Event Date
Shallow landslides and ensuing debris flows are among the most common and frequent geohazards in mountainous regions. In many subtropical and tropical countries, including Korea, shallow landslides are typically triggered by extreme rainfall events. These landslides often evolve into debris flows—a type of flow-like landslide where mixtures of water and earth materials rapidly move downslope. This presentation highlights research conducted at KAIST over the past decade on rainfall-induced shallow landslides and debris flow mitigation measures. The first part focuses on physics-based analyses of shallow landslides, landslide susceptibility mapping, and the development of landslide early warning systems. These concepts are illustrated with real world applications, including early warning systems for mountainous areas and mountain-based solar farms. The second part addresses the dynamics of debris flows, including runout analyses and mitigation strategies. It features numerical studies on how barrier locations affect debris flow behavior and examines the impact forces exerted by debris flows. Additionally, the presentation explores the post-wildfire effects on the mechanical and hydraulic properties of burned soils containing surface roots. This experimental work involved field visits, soil sampling, and comprehensive laboratory testing. The findings highlight the importance of accurately predicting landslide occurrences and assessing associated risks and the need for more effective countermeasure designs and improved hazard mitigation strategies.
Biography
Tae-Hyuk Kwon is an associate professor in the Department of Civil and Environmental Engineering at KAIST, Korea. He earned his BSc (2002), MS (2004), and PhD (2008) from KAIST and conducted postdoctoral research at Lawrence Berkeley National Laboratory (2009-2011).
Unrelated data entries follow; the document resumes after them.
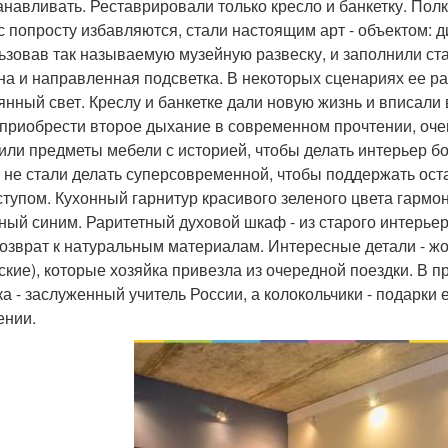
анавливать. Реставрировали только кресло и банкетку. Полки
с попросту избавляются, стали настоящим арт - объектом: д
ьзовав так называемую музейную развеску, и заполнили ст
на и направленная подсветка. В некоторых сценариях ее ра
янный свет. Креслу и банкетке дали новую жизнь и вписали
 приобрести второе дыхание в современном прочтении, оче
или предметы мебели с историей, чтобы делать интерьер б
 не стали делать суперсовременной, чтобы поддержать ост
ступом. Кухонный гарнитур красивого зеленого цвета гармон
ный синим. Раритетный духовой шкаф - из старого интерье
возврат к натуральным материалам. Интересные детали - жо
ские), которые хозяйка привезла из очередной поездки. В 
а - заслуженный учитель России, а колокольчики - подарки е
ении.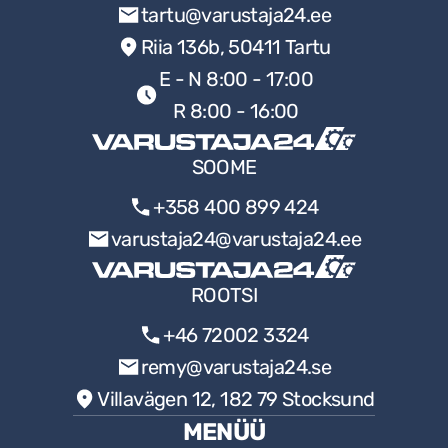
tartu@varustaja24.ee
Riia 136b, 50411 Tartu
E - N 8:00 - 17:00
R 8:00 - 16:00
SOOME
+358 400 899 424
varustaja24@varustaja24.ee
ROOTSI
+46 72002 3324
remy@varustaja24.se
Villavägen 12, 182 79 Stocksund
MENÜÜ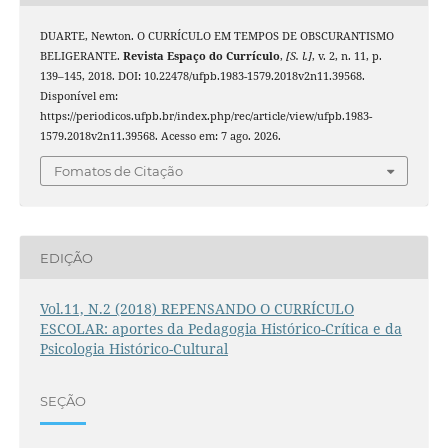
DUARTE, Newton. O CURRÍCULO EM TEMPOS DE OBSCURANTISMO
BELIGERANTE.
Revista Espaço do Currículo
,
[S. l.]
, v. 2, n. 11, p.
139–145, 2018. DOI: 10.22478/ufpb.1983-1579.2018v2n11.39568.
Disponível em:
https://periodicos.ufpb.br/index.php/rec/article/view/ufpb.1983-
1579.2018v2n11.39568. Acesso em: 7 ago. 2026.
Fomatos de Citação
EDIÇÃO
Vol.11, N.2 (2018) REPENSANDO O CURRÍCULO
ESCOLAR: aportes da Pedagogia Histórico-Crítica e da
Psicologia Histórico-Cultural
SEÇÃO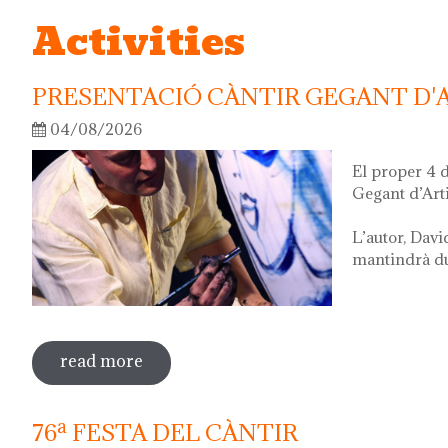
Activities
PRESENTACIÓ CÀNTIR GEGANT D'
04/08/2026
El proper 4 
Gegant d’Art
L’autor, Davi
mantindrà dur
read more
sobre presentació càntir gegant d'artis
76ª FESTA DEL CÀNTIR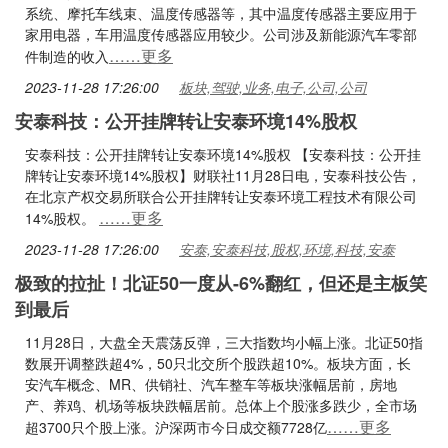
系统、摩托车线束、温度传感器等，其中温度传感器主要应用于
家用电器，车用温度传感器应用较少。公司涉及新能源汽车零部
……更多
件制造的收入
2023-11-28 17:26:00
板块,驾驶,业务,电子,公司,公司
安泰科技：公开挂牌转让安泰环境14%股权
安泰科技：公开挂牌转让安泰环境14%股权 【安泰科技：公开挂
牌转让安泰环境14%股权】财联社11月28日电，安泰科技公告，
在北京产权交易所联合公开挂牌转让安泰环境工程技术有限公司
……更多
14%股权。
2023-11-28 17:26:00
安泰,安泰科技,股权,环境,科技,安泰
极致的拉扯！北证50一度从-6%翻红，但还是主板笑
到最后
11月28日，大盘全天震荡反弹，三大指数均小幅上涨。北证50指
数展开调整跌超4%，50只北交所个股跌超10%。板块方面，长
安汽车概念、MR、供销社、汽车整车等板块涨幅居前，房地
产、养鸡、机场等板块跌幅居前。总体上个股涨多跌少，全市场
……更多
超3700只个股上涨。沪深两市今日成交额7728亿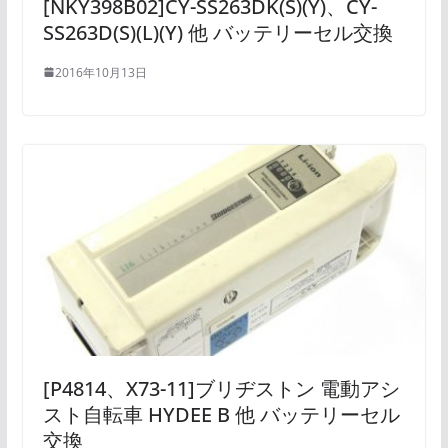
[NKY398B02]CY-SS263DK(S)(Y)、CY-
SS263D(S)(L)(Y) 他 バッテリーセル交換
2016年10月13日
[P4814、X73-11]ブリヂストン 電動アシ
スト自転車 HYDEE B 他 バッテリーセル
交換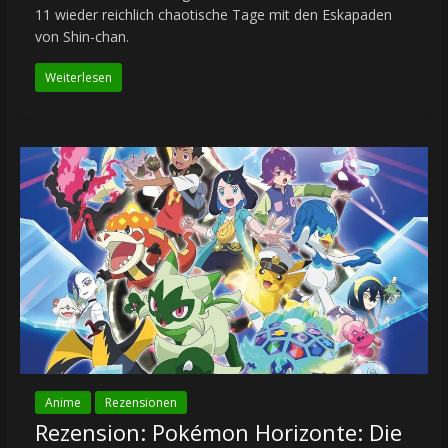
11 wieder reichlich chaotische Tage mit den Eskapaden
von Shin-chan.
Weiterlesen
Anime
Rezensionen
Rezension: Pokémon Horizonte: Die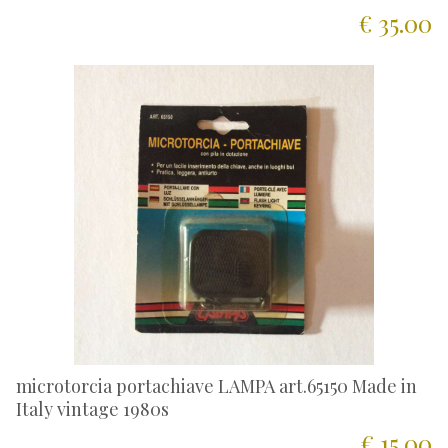
€ 35.00
microtorcia portachiave LAMPA art.65150 Made in
Italy vintage 1980s
€ 15.00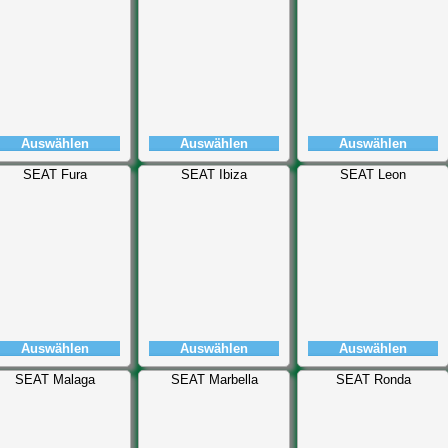
Auswählen
Auswählen
Auswählen
SEAT Fura
SEAT Ibiza
SEAT Leon
Auswählen
Auswählen
Auswählen
SEAT Malaga
SEAT Marbella
SEAT Ronda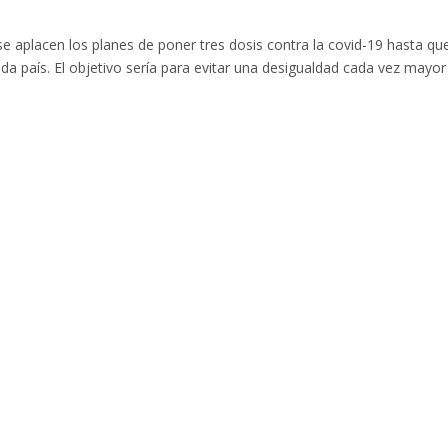
e aplacen los planes de poner tres dosis contra la covid-19 hasta qu
da país. El objetivo sería para evitar una desigualdad cada vez mayor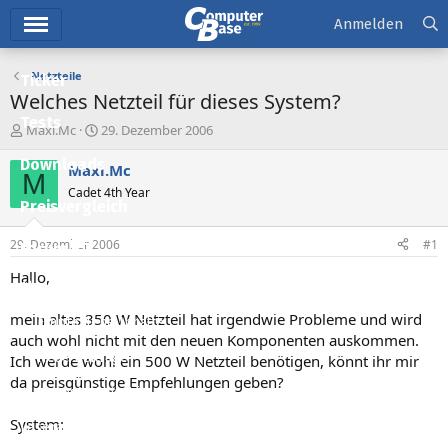
Hauptmenü
Anmelden
Netzteile
Ticker
Welches Netzteil für dieses System?
Tests
E
E
Maxi.Mc
29. Dezember 2006
r
r
Downloads
s
s
Maxi.Mc
M
t
t
Cadet 4th Year
e
e
Preisvergleich
l
l
l
l
29. Dezember 2006
#1
Forum
e
t
r
a
Hallo,
Aktuelles
m
mein altes 350 W Netzteil hat irgendwie Probleme und wird
Empfohlene Inhalte
auch wohl nicht mit den neuen Komponenten auskommen.
Neue Beiträge
Ich werde wohl ein 500 W Netzteil benötigen, könnt ihr mir
da preisgünstige Empfehlungen geben?
Neueste Aktivitäten
System:
Leserartikel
He was a tenure-track assistant professor at Washington State University (2011-2013) before joining KAIST. He leads the Geo-Energy Laboratory (GELA). His research focuses on energy geotechnology, bio-geotechnics, and natural geohazards. His work includes geologic carbon storage, microbial enhanced oil recovery, bio-inspired ground improvement techniques, and natural hazard mitigation, such as landslide prediction and debris flow management. His expertise includes multiscale experimentation and modeling, remote sensing, and underground tunneling.